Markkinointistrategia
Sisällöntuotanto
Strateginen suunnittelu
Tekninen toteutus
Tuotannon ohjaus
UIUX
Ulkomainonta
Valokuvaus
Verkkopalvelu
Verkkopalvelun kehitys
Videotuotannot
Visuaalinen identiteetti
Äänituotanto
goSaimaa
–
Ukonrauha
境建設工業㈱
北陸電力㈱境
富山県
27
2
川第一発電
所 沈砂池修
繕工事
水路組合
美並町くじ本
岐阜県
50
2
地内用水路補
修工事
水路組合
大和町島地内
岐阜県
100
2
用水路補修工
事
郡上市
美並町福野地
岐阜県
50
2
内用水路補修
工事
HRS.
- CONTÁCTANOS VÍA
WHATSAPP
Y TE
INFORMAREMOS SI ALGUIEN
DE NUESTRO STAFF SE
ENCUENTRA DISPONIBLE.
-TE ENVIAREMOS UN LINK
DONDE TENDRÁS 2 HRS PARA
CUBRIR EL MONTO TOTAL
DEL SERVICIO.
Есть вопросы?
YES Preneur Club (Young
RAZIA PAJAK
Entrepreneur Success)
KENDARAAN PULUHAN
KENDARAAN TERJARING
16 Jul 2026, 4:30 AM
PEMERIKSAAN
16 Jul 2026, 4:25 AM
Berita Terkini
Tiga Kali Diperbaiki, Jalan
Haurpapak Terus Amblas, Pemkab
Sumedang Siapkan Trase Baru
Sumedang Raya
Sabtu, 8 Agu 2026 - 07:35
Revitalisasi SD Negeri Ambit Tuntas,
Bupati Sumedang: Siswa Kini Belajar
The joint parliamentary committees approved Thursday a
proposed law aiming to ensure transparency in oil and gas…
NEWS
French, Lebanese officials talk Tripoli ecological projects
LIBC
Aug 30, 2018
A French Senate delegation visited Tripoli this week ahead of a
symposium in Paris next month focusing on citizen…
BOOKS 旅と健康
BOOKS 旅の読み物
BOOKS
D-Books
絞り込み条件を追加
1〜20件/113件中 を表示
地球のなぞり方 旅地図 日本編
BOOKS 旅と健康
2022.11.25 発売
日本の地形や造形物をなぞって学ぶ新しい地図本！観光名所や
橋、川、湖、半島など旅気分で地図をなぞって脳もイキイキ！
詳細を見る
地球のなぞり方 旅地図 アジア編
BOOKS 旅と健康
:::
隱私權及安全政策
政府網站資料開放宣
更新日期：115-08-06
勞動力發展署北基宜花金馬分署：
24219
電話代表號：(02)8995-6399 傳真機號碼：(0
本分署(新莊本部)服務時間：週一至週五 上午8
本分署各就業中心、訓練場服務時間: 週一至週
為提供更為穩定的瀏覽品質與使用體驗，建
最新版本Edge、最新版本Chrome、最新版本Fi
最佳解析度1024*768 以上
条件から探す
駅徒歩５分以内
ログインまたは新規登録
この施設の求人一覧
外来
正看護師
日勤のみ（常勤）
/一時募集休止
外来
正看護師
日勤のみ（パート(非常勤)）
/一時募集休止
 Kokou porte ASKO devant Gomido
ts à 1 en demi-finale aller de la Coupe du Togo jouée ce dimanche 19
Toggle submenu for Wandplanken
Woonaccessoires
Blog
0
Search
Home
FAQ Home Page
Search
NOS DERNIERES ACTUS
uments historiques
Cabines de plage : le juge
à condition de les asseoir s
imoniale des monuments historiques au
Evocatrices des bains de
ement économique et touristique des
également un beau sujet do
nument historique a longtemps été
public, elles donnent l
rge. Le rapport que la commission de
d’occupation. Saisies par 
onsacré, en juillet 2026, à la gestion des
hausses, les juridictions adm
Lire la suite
——————
> Try it
Return all the data exactly as given.

> Response
Markkinointistrategia
Sisällöntuotanto
Strateginen suunnittelu
Tekninen toteutus
Tuotannon ohjaus
UIUX
Ulkomainonta
Valokuvaus
Verkkopalvelu
Verkkopalvelun kehitys
Videotuotannot
Visuaalinen identiteetti
Äänituotanto
goSaimaa
–
Ukonrauha
境建設工業㈱
北陸電力㈱境
富山県
27
2
川第一発電
所 沈砂池修
繕工事
水路組合
美並町くじ本
岐阜県
50
2
地内用水路補
修工事
水路組合
大和町島地内
岐阜県
100
2
用水路補修工
事
郡上市
美並町福野地
岐阜県
50
2
内用水路補修
工事
HRS.
- CONTÁCTANOS VÍA
WHATSAPP
Y TE
INFORMAREMOS SI ALGUIEN
DE NUESTRO STAFF SE
ENCUENTRA DISPONIBLE.
-TE ENVIAREMOS UN LINK
DONDE TENDRÁS 2 HRS PARA
CUBRIR EL MONTO TOTAL
DEL SERVICIO.
Есть вопросы?
YES Preneur Club (Young
RAZIA PAJAK
Entrepreneur Success)
KENDARAAN PULUHAN
KENDARAAN TERJARING
16 Jul 2026, 4:30 AM
PEMERIKSAAN
16 Jul 2026, 4:25 AM
Berita Terkini
Tiga Kali Diperbaiki, Jalan
Haurpapak Terus Amblas, Pemkab
Sumedang Siapkan Trase Baru
Sumedang Raya
Sabtu, 8 Agu 2026 - 07:35
Revitalisasi SD Negeri Ambit Tuntas,
Bupati Sumedang: Siswa Kini Belajar
The joint parliamentary committees approved Thursday a
proposed law aiming to ensure transparency in oil and gas…
NEWS
French, Lebanese officials talk Tripoli ecological projects
LIBC
Aug 30, 2018
A French Senate delegation visited Tripoli this week ahead of a
symposium in Paris next month focusing on citizen…
BOOKS 旅と健康
BOOKS 旅の読み物
BOOKS
D-Books
絞り込み条件を追加
1〜20件/113件中 を表示
地球のなぞり方 旅地図 日本編
BOOKS 旅と健康
2022.11.25 発売
日本の地形や造形物をなぞって学ぶ新しい地図本！観光名所や
橋、川、湖、半島など旅気分で地図をなぞって脳もイキイキ！
詳細を見る
地球のなぞり方 旅地図 アジア編
BOOKS 旅と健康
:::
隱私權及安全政策
政府網站資料開放宣
更新日期：115-08-06
勞動力發展署北基宜花金馬分署：
24219
電話代表號：(02)8995-6399 傳真機號碼：(0
本分署(新莊本部)服務時間：週一至週五 上午8
本分署各就業中心、訓練場服務時間: 週一至週
為提供更為穩定的瀏覽品質與使用體驗，建
最新版本Edge、最新版本Chrome、最新版本Fi
最佳解析度1024*768 以上
条件から探す
駅徒歩５分以内
ログインまたは新規登録
この施設の求人一覧
外来
正看護師
日勤のみ（常勤）
/一時募集休止
外来
正看護師
日勤のみ（パート(非常勤)）
/一時募集休止
 Kokou porte ASKO devant Gomido
ts à 1 en demi-finale aller de la Coupe du Togo jouée ce dimanche 19
Toggle submenu for Wandplanken
Woonaccessoires
Blog
0
Search
Home
FAQ Home Page
Search
NOS DERNIERES ACTUS
uments historiques
Cabines de plage : le juge
à condition de les asseoir s
imoniale des monuments historiques au
Evocatrices des bains de
ement économique et touristique des
également un beau sujet do
nument historique a longtemps été
public, elles donnent l
rge. Le rapport que la commission de
d’occupation. Saisies par 
onsacré, en juillet 2026, à la gestion des
hausses, les juridictions adm
Lire la suite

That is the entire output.